在本文中,我们在蒙特卡罗期望估计器有偏差的框架下研究了样本平均逼近(SAA)程序。我们还在 SAA 设置中引入了多级蒙特卡罗(MLMC),以提高解决优化问题的计算效率。在此背景下,我们利用克拉姆(Cram\'er)的大偏差理论(large deviationtheory)进行了深入分析,为标准蒙特卡罗和 MLMC 范式建立了均匀收敛性、量化了收敛速率并确定了样本复杂度。此外,我们还利用经验过程理论的工具进行了均方根误差分析,得出了样本复杂度,而无需依赖均匀收敛结果通常需要的有限矩条件。最后,我们通过数值示例验证了我们的发现,并证明了 MLMC 估计器的优势,即在几何布朗运动和嵌套期望框架下估计条件风险值(CVaR)。

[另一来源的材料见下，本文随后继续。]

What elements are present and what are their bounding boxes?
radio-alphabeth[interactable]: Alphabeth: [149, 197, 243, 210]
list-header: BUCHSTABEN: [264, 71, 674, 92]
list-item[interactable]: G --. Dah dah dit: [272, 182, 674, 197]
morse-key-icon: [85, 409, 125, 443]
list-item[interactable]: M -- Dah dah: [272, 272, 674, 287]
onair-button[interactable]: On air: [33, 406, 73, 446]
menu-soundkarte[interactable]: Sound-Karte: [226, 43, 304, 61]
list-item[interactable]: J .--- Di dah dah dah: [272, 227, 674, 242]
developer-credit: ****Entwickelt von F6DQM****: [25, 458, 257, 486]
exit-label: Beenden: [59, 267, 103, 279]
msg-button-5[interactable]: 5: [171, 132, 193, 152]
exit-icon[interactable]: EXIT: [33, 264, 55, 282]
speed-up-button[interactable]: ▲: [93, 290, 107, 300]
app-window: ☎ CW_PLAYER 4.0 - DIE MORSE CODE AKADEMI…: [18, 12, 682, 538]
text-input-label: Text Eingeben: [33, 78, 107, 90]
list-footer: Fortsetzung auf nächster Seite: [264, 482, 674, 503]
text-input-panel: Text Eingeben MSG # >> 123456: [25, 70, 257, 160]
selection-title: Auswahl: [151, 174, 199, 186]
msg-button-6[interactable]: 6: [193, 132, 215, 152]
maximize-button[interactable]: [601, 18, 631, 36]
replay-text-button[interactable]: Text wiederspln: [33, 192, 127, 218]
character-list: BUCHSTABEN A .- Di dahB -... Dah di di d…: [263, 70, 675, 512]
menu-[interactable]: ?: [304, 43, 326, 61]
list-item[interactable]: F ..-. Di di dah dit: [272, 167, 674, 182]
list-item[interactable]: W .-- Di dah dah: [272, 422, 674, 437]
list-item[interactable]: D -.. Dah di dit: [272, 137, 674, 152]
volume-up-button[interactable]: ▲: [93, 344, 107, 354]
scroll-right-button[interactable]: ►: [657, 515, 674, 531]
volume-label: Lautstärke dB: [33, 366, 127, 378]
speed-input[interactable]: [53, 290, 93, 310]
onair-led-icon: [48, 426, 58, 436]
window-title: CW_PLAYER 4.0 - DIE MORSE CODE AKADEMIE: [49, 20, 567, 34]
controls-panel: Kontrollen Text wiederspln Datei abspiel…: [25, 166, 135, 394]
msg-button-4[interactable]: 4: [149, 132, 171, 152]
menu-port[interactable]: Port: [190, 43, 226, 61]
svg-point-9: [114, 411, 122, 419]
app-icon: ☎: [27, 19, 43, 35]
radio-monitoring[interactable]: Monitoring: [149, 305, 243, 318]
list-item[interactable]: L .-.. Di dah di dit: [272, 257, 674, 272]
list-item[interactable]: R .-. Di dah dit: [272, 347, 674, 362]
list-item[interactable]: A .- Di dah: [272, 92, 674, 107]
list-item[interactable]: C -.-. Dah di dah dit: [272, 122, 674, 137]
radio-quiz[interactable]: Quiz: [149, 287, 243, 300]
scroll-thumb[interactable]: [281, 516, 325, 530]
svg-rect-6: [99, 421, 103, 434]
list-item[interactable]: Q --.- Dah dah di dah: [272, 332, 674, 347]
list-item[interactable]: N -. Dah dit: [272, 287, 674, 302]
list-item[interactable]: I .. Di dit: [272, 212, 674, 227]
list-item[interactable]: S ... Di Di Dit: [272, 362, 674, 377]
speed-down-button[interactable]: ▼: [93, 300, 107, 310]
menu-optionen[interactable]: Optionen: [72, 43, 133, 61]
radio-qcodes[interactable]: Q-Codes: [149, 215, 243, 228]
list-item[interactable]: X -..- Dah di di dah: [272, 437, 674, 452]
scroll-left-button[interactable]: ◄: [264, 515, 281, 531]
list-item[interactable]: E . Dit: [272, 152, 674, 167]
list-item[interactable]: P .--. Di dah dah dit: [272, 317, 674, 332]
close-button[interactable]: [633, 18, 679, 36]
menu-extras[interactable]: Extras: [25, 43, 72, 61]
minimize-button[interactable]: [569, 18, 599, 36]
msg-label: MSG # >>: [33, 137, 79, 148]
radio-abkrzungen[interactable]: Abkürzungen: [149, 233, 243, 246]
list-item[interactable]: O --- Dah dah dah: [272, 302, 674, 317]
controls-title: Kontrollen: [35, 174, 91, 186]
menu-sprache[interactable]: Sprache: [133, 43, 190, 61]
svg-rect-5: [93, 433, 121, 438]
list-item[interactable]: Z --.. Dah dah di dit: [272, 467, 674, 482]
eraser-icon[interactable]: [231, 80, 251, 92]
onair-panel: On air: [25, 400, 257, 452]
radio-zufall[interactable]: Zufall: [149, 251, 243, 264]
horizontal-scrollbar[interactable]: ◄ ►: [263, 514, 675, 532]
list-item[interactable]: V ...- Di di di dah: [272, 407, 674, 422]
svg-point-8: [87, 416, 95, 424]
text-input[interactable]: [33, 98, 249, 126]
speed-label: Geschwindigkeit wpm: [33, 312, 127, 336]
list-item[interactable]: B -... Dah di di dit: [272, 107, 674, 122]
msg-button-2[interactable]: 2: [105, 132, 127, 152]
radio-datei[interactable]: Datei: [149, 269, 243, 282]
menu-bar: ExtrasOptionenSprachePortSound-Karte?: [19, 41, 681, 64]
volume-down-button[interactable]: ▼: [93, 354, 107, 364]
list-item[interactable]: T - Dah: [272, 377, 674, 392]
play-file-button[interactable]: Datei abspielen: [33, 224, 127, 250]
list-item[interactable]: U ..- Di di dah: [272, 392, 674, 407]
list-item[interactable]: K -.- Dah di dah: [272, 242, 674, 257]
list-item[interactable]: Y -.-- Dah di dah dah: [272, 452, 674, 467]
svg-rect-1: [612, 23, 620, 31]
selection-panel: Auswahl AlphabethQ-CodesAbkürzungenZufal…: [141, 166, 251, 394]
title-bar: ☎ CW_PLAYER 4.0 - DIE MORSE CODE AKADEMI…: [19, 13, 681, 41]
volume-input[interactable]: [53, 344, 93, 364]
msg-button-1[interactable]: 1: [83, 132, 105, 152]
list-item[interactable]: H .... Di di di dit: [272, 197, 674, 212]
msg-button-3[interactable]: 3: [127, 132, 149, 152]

本文章由计算机程序翻译,如有差异,请以英文原文为准。
Multilevel Monte Carlo in Sample Average Approximation: Convergence, Complexity and Application
In this paper, we examine the Sample Average Approximation (SAA) procedure within a framework where the Monte Carlo estimator of the expectation is biased. We also introduce Multilevel Monte Carlo (MLMC) in the SAA setup to enhance the computational efficiency of solving optimization problems. In this context, we conduct a thorough analysis, exploiting Cram\'er's large deviation theory, to establish uniform convergence, quantify the convergence rate, and determine the sample complexity for both standard Monte Carlo and MLMC paradigms. Additionally, we perform a root-mean-squared error analysis utilizing tools from empirical process theory to derive sample complexity without relying on the finite moment condition typically required for uniform convergence results. Finally, we validate our findings and demonstrate the advantages of the MLMC estimator through numerical examples, estimating Conditional Value-at-Risk (CVaR) in the Geometric Brownian Motion and nested expectation framework.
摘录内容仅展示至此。